Protectionism and Trade Wars
The US is not alone in taking action against China over national security concerns. For example, Germany recently blocked the sale of Elmos Semiconductor from selling its factory in Dortmund to Silex, a Swedish subsidiary of China’s Sai Microelectronics. With a tide of western states closing doors to China it may be anticipated that China may look to retaliate. Considering this, it is necessary to look at what tools China has in its arsenal to do so.
Firstly, Jacky Wong of the Wall Street Journal has suggested that China could target American companies with big exposures to China such as Apple, who manufacture most of their products in the country. However, it is important to remember that Apple’s presence in China keeps a huge number of people employed and thus damaging Apple would damage the workforce and, consequently, the economy (which is already declining).
Secondly, China may not target American companies directly, instead, it may follow Germany and Canada (Canada has recently forced three Chinese firms to divest their holdings in Lithium Mining companies) by blocking approval for deals involving a US bidder. This could see reduced numbers of deals available for lawyers to advise on in the region, requiring them to consider the viability of keeping offices there if they have a predominantly corporate offering.
Finally, China could seek to retaliate by imposing similar export controls on its own dominant industries. These consist of a variety of commodities, like Lithium, Nickel and Cobalt, and chemicals such as those used in industrial processes and pharmaceutical products. China ranks third in global lithium production behind Chile and Australia, and accounts for 68% of India’s imports of pharmaceutical ingredients. However, as is highlighted by Canada forcing Chinese investors out of Canadian Lithium miners, many countries are attempting to de-couple themselves from Chinese involvement in supply chains. Consequently, any movement by China to restrict their key exports may just accelerate onshore production in the countries targeted and do more harm to Chinese companies than to others.
Conclusion
In conclusion, how these trade restrictions are enforced may prove significant in three key ways. Firstly, they will likely play a role in shaping the locations and business structures of chip manufacturing companies in the Asia-Pacific region. Secondly, they may spur growth in China’s homegrown chip manufacturing to avoid reliance on the US for advanced chipmaking technology. Thirdly, how they are enforced could see the US-China trade war stoked again and see retaliation arising from China’s dominant industries.
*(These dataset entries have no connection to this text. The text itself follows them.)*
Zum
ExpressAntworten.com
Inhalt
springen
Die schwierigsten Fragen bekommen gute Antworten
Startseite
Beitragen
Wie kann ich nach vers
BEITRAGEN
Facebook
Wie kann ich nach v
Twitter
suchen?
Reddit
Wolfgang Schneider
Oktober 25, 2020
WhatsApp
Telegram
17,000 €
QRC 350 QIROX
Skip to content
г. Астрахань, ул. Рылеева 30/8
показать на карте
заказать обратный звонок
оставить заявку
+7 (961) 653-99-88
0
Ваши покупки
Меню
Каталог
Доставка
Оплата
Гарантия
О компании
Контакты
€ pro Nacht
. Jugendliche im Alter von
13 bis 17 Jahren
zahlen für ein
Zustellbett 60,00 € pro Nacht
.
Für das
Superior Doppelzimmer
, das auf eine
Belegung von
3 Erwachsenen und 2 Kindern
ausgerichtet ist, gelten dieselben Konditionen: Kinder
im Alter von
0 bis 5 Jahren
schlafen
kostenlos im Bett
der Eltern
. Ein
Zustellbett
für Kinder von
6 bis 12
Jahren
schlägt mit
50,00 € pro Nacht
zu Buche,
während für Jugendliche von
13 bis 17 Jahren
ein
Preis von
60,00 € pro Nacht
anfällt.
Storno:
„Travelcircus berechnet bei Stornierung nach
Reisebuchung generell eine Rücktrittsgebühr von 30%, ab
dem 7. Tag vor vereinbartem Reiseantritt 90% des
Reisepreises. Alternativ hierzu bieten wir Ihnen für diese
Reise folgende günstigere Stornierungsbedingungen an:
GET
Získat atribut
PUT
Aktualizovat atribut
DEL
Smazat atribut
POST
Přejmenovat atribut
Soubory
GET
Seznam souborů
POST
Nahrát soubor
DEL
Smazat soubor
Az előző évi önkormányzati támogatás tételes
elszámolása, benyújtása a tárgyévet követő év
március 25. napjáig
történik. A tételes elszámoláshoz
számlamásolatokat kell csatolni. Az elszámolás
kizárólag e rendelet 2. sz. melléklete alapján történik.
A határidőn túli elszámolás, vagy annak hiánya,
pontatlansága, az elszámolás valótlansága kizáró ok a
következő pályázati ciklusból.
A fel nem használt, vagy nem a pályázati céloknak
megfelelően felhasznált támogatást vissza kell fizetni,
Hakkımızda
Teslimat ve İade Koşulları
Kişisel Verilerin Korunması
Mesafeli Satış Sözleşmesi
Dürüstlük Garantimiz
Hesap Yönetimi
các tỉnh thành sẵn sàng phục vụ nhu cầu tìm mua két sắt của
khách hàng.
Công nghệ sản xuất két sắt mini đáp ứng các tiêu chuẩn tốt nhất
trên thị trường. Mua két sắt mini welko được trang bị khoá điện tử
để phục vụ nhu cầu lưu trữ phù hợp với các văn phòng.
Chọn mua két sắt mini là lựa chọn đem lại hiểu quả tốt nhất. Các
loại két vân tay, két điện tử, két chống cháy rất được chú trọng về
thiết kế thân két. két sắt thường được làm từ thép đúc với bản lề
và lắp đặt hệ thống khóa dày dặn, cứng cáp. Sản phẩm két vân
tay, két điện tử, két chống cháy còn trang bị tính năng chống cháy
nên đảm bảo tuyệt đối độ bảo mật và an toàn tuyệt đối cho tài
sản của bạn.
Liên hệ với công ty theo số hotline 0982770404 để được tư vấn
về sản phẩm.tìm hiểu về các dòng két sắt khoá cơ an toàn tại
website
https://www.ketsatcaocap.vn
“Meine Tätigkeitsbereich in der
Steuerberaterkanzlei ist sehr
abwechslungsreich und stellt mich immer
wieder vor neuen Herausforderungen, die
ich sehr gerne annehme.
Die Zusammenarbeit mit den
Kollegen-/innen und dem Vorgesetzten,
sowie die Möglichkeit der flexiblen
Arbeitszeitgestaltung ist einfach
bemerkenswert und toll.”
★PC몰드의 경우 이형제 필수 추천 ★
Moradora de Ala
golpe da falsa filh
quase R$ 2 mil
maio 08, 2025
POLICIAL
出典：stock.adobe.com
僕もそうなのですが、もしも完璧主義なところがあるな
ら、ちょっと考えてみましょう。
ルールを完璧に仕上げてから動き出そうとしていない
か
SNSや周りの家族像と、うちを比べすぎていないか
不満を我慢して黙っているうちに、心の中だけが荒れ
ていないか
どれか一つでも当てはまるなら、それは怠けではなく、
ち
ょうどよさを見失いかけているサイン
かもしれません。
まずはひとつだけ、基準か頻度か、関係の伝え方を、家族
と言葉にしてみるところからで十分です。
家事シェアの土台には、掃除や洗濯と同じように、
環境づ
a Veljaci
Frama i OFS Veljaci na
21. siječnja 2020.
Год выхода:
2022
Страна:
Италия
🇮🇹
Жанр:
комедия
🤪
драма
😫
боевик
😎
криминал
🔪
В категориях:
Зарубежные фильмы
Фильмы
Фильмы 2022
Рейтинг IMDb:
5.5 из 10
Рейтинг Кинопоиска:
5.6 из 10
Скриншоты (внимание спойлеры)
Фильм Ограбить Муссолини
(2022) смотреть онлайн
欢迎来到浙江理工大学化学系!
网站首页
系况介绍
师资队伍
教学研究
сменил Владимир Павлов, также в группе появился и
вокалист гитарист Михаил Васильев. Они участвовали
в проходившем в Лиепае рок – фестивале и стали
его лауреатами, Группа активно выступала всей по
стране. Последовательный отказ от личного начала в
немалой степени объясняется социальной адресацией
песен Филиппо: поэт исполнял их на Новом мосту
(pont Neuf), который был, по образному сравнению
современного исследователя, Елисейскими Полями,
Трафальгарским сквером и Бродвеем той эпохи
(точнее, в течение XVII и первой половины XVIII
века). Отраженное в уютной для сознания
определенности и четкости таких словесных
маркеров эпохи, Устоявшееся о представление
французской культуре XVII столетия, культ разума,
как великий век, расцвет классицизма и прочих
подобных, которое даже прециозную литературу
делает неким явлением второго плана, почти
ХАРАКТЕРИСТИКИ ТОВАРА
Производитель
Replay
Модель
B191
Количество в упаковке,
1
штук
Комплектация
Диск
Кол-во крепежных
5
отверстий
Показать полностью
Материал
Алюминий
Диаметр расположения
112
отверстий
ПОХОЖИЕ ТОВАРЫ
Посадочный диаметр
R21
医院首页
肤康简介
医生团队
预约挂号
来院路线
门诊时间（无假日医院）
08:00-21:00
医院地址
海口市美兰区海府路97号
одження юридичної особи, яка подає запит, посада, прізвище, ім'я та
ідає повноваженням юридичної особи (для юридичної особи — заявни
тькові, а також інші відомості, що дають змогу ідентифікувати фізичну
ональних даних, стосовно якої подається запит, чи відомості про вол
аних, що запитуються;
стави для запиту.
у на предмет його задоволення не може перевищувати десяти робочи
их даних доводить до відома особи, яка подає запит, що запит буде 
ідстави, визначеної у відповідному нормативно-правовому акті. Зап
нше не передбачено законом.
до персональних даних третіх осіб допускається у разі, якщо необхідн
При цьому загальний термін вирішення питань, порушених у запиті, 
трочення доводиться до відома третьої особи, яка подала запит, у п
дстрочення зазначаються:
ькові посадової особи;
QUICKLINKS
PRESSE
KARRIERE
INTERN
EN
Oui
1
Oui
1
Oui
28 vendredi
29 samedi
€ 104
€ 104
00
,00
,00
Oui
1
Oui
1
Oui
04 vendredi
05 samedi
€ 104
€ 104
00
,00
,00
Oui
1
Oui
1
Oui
From a legal perspective, a common question that may arise in a commercial case study could concern how a client should structure their supply chain, and trade regulations like this are a key consideration for your answer. Additionally, it is useful to consider how a law firm is best able to remain competitive and service its clients’ needs when there exist earmarks of protectionism. For example, global law firms may look to change their structure to create revenue pools that separate offices based on the trade area they operate in.